Wednesday, April 30, 2014

Saying good-bye to my dog

I couldn't have asked for a better friend and companion. He was indeed my best friend. He held my secrets. He forgave me when I would take my frustration out on him. He loved me unconditionally.

Chato Matisse was given to me by my parents after vacationing in Mexico in 1998. The first night I had him, he yelped the whole night until I brought him on my bed to lay next to me. Similarly, he yelped in pain, sixteen years later, and I was there to comfort him.
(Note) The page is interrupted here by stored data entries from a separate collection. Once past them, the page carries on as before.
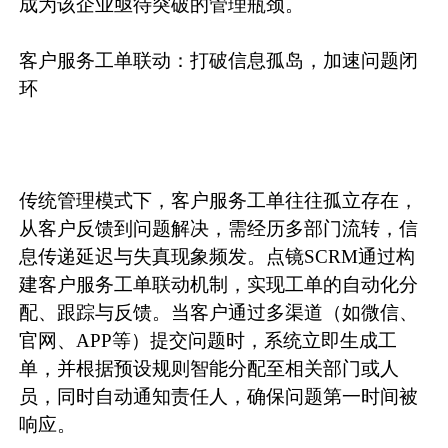
成为该企业亟待突破的管理瓶颈。
客户服务工单联动：打破信息孤岛，加速问题闭
环
传统管理模式下，客户服务工单往往孤立存在，
从客户反馈到问题解决，需经历多部门流转，信
息传递延迟与失真现象频发。点镜SCRM通过构
建客户服务工单联动机制，实现工单的自动化分
配、跟踪与反馈。当客户通过多渠道（如微信、
官网、APP等）提交问题时，系统立即生成工
单，并根据预设规则智能分配至相关部门或人
员，同时自动通知责任人，确保问题第一时间被
响应。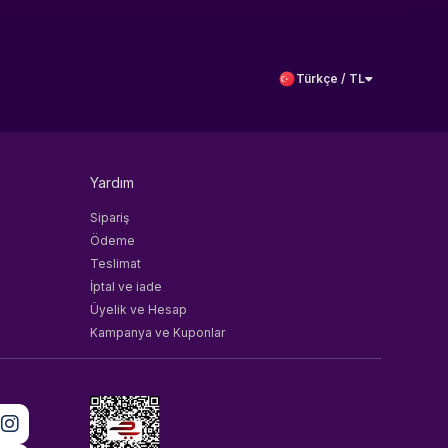
Türkçe / TL
Yardım
Sipariş
Ödeme
Teslimat
İptal ve iade
Üyelik ve Hesap
Kampanya ve Kuponlar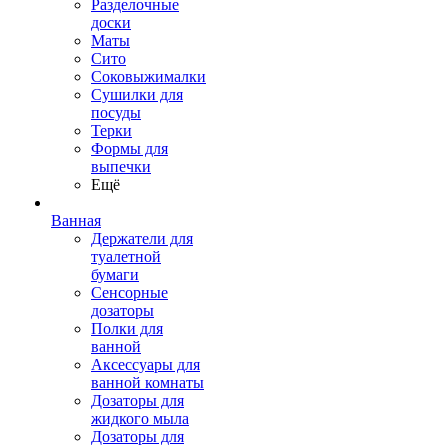
Разделочные
доски
Маты
Сито
Соковыжималки
Сушилки для
посуды
Терки
Формы для
выпечки
Ещё
Ванная
Держатели для
туалетной
бумаги
Сенсорные
дозаторы
Полки для
ванной
Аксессуары для
ванной комнаты
Дозаторы для
жидкого мыла
Дозаторы для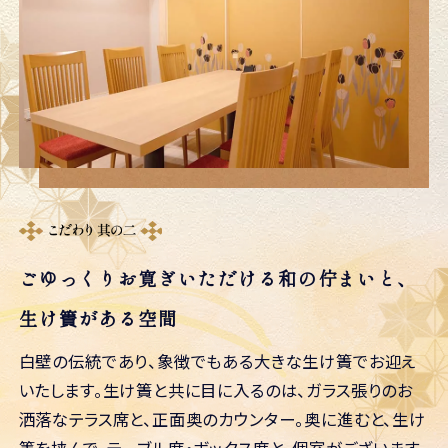
ごゆっくりお寛ぎいただける和の佇まいと、
生け簀がある空間
白壁の伝統であり、象徴でもある大きな生け簀でお迎え
いたします。生け簀と共に目に入るのは、ガラス張りのお
洒落なテラス席と、正面奥のカウンター。奥に進むと、生け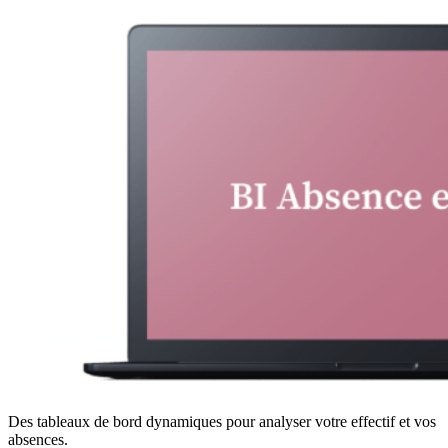
Des tableaux de bord dynamiques pour analyser votre effectif et vos
absences.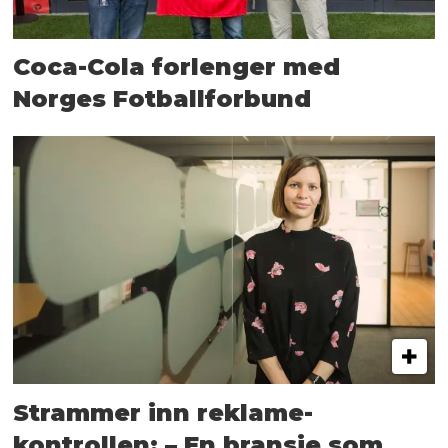
Coca-Cola forlenger med
Norges Fotballforbund
Strammer inn reklame-
kontrollen: – En bransje som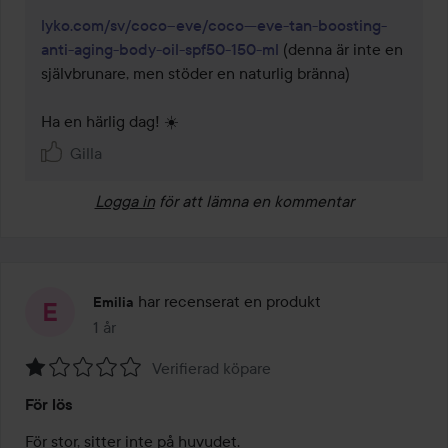
lyko.com/sv/coco--eve/coco---eve-tan-boosting-
anti-aging-body-oil-spf50-150-ml
 (denna är inte en 
självbrunare, men stöder en naturlig bränna)

Ha en härlig dag! ☀️
Gilla
Logga in
för att lämna en kommentar
har recenserat en produkt
Emilia
1 år
Inlägget skapades 1 år
Verifierad köpare
Betyg:
För lös
1
av
För stor, sitter inte på huvudet.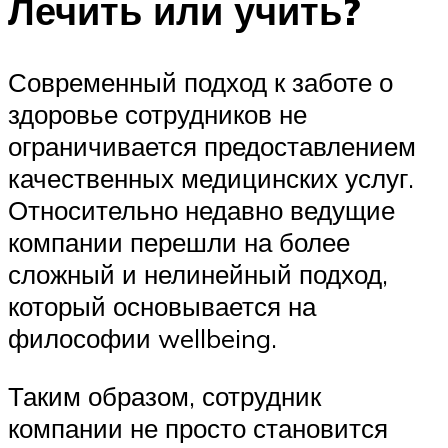
Лечить или учить?
Современный подход к заботе о
здоровье сотрудников не
ограничивается предоставлением
качественных медицинских услуг.
Относительно недавно ведущие
компании перешли на более
сложный и нелинейный подход,
который основывается на
философии wellbeing.
Таким образом, сотрудник
компании не просто становится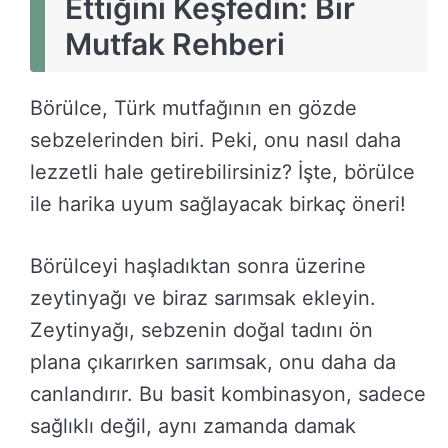
Ettiğini Keşfedin: Bir
Mutfak Rehberi
Börülce, Türk mutfağının en gözde
sebzelerinden biri. Peki, onu nasıl daha
lezzetli hale getirebilirsiniz? İşte, börülce
ile harika uyum sağlayacak birkaç öneri!
Börülceyi haşladıktan sonra üzerine
zeytinyağı ve biraz sarımsak ekleyin.
Zeytinyağı, sebzenin doğal tadını ön
plana çıkarırken sarımsak, onu daha da
canlandırır. Bu basit kombinasyon, sadece
sağlıklı değil, aynı zamanda damak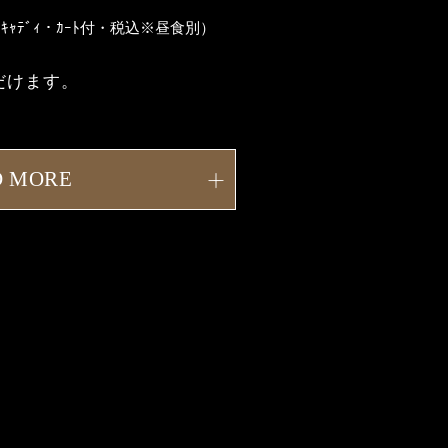
ｷｬﾃﾞｨ・ｶｰﾄ付・税込※昼食別）
だけます。
D MORE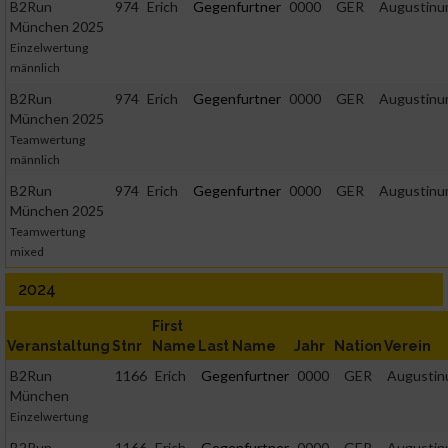
B2Run
974
Erich
Gegenfurtner
0000
GER
Augustin
München 2025
Einzelwertung
männlich
B2Run
974
Erich
Gegenfurtner
0000
GER
Augustin
München 2025
Teamwertung
männlich
B2Run
974
Erich
Gegenfurtner
0000
GER
Augustin
München 2025
Teamwertung
mixed
2024
First
Veranstaltung
Stnr
Name
Last Name
Jahr
Nation
Verein
B2Run
1166
Erich
Gegenfurtner
0000
GER
Augusti
München
Einzelwertung
B2Run
1166
Erich
Gegenfurtner
0000
GER
Augusti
I wish I could have done more for him. I wish I had more money to spend on medication and treatments to keep him alive longer. Maybe he could have lived up to 20 years old.

The vets kept recommending treatments for Chato, but I didn't want to commit hundreds of dollars. Six years ago, the vet found inflammation on the right side of his heart, but I did nothing for it. It was then found he had spinal arthritis, cataracts, and then kidney failure. This meant a lot of dollars I couldn't spare to invest on a geriatric dog.

God, I feel so bad.

Then there were times I wish I didn't have Chato. I actually called my parents years ago, when I was single, to tell them that I didn't want him. They urged me to keep him, and I'm glad they did.

He kept me company when no one was around. He was there when my heart was broken several times. He was there when I fell in love and saw my wife and I bring life into the world. He took care of us when my young family needed his protection. He did what a good dog was meant to do.

Then there was the night he didn't come home. It was quite normal for him to walk around the block, but he would eventually come home. This one particular time, two years ago, he didn't come home and I was worried. It turned out that my adventurous dog wondered the neighborhood, crossed a major road, and found his way to a daycare school.

As a resolution for 2013, I asked for Chato to be with us one more year. God was gracious and allowed me to keep him a little longer.

Chato had been looking frail, but he still had energy. The week before his death, I decided to let him sleep with me on the couch. Years ago, his sleeping spot was on the bed next to me; however, because of his lack of bladder control, he was moved to his little bed on the floor.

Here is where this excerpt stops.